Michele Bachmann- Bachmann was all over the place in this debate. She started out by saying how she hopes what happens in Vegas tonight doesn't stay in Vegas and then was on the attack with how Cain's 9-9-9 plan is only going to give Congress another pipeline to add on to the taxes that he's implementing and that instead of concentrating on taxes, we need to concentrate on jobs. She gave a good vibe and confidence on the direction this country is going in to and what she plans to do when she becomes president. She had a strong debate performance tonight, but whether or not this will benefit her numbers is a question that could only be answered by the polls and number of votes. A-

Based on previous performances, Michele Bachmann seemed to have the most productive performance during the debate. Ron Paul still demonstrates how he remains the best second option in the race for the presidency. As for the debate in general, it was a fiasco that was happening in front of our very eyes and it's only going to get more and more wild.

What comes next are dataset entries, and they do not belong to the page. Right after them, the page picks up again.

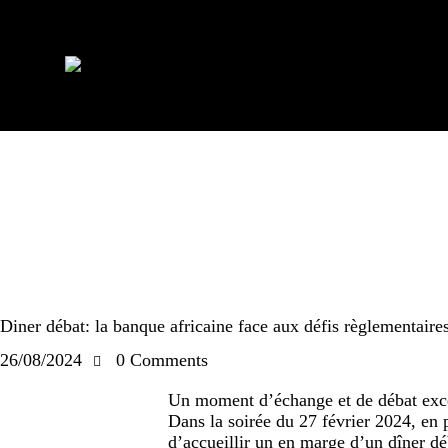
EN AVANT
NEWS
Diner débat: la banque africaine face aux défis règlementaire
26/08/2024
0
Comments
Un moment d’échange et de débat exception
Dans la soirée du 27 février 2024, en 
d’accueillir un en marge d’un dîner dé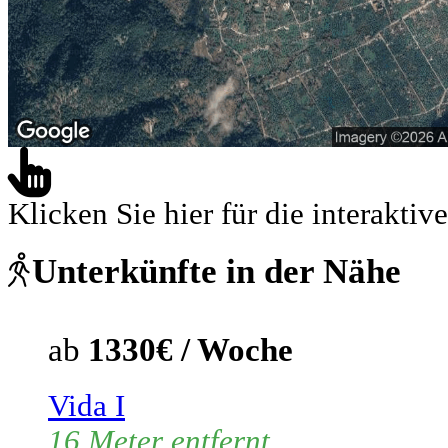
Klicken Sie hier für die interaktive
Unterkünfte in der Nähe
ab
1330€ / Woche
Vida I
16 Meter entfernt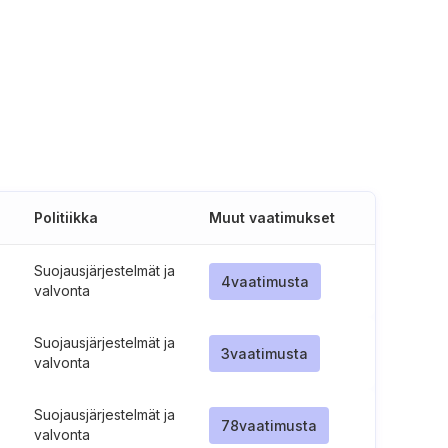
Politiikka
Muut vaatimukset
Suojausjärjestelmät ja
4
vaatimusta
valvonta
Suojausjärjestelmät ja
3
vaatimusta
valvonta
Suojausjärjestelmät ja
78
vaatimusta
valvonta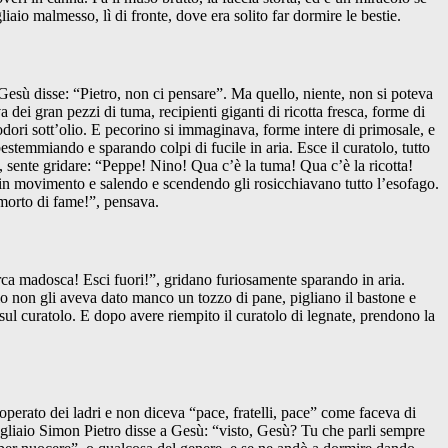
aio malmesso, lì di fronte, dove era solito far dormire le bestie.
 Gesù disse: “Pietro, non ci pensare”. Ma quello, niente, non si poteva
ei gran pezzi di tuma, recipienti giganti di ricotta fresca, forme di
dori sott’olio. E pecorino si immaginava, forme intere di primosale, e
stemmiando e sparando colpi di fucile in aria. Esce il curatolo, tutto
o, sente gridare: “Peppe! Nino! Qua c’è la tuma! Qua c’è la ricotta!
o in movimento e salendo e scendendo gli rosicchiavano tutto l’esofago.
morto di fame!”, pensava.
ca madosca! Esci fuori!”, gridano furiosamente sparando in aria.
lo non gli aveva dato manco un tozzo di pane, pigliano il bastone e
ul curatolo. E dopo avere riempito il curatolo di legnate, prendono la
perato dei ladri e non diceva “pace, fratelli, pace” come faceva di
pagliaio Simon Pietro disse a Gesù: “visto, Gesù? Tu che parli sempre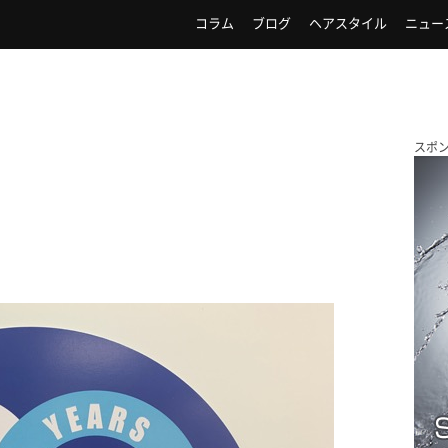
コラム
ブログ
ヘアスタイル
ニュー
スポ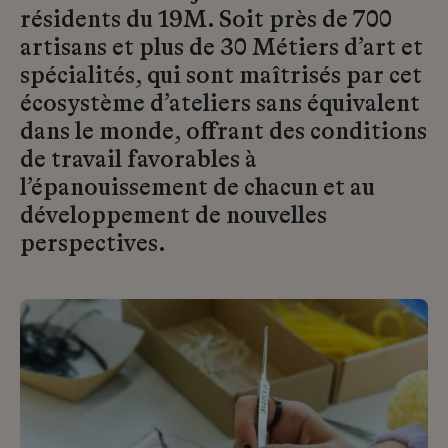
résidents du 19M. Soit près de 700
artisans et plus de 30 Métiers d’art et
spécialités, qui sont maîtrisés par cet
écosystème d’ateliers sans équivalent
dans le monde, offrant des conditions
de travail favorables à
l’épanouissement de chacun et au
développement de nouvelles
perspectives.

The next debate will not be until next month, which means this may be the last debate for some of the contenders. This will all come down to numbers, money, and whether or not candidates believe they have a realistic chance at claiming the nomination. Getting on many of the early ballots also has to be done by the end of this month or the beginning of next month, depending on the state. If support within their main state of focus happens to drastically drop, then candidates may very well look into withdrawing from the race. You have Romney and Cain who will probably make up the top-tier, Perry will stick around if he is able to win Iowa or South Carolina or come out with a strong showing in one or the other, and Paul will stick around regardless. As for the others, Bachmann and Santorum are probably looking at Iowa and would need to win in the Iowa Caucus in order to stick around. Gingrich and Huntsman are looking at New Hampshire, which will be their only chance. The same goes for Gary Johnson and Buddy Roemer. Gingrich may drop out before the primaries if things take a turn for the worse and Huntsman will probably have no choice but to drop out if he doesn't win the state (which he probably won't) or come out with a really strong showing.

The numbers could do just about anything between now and the next debate. We'll just have to see.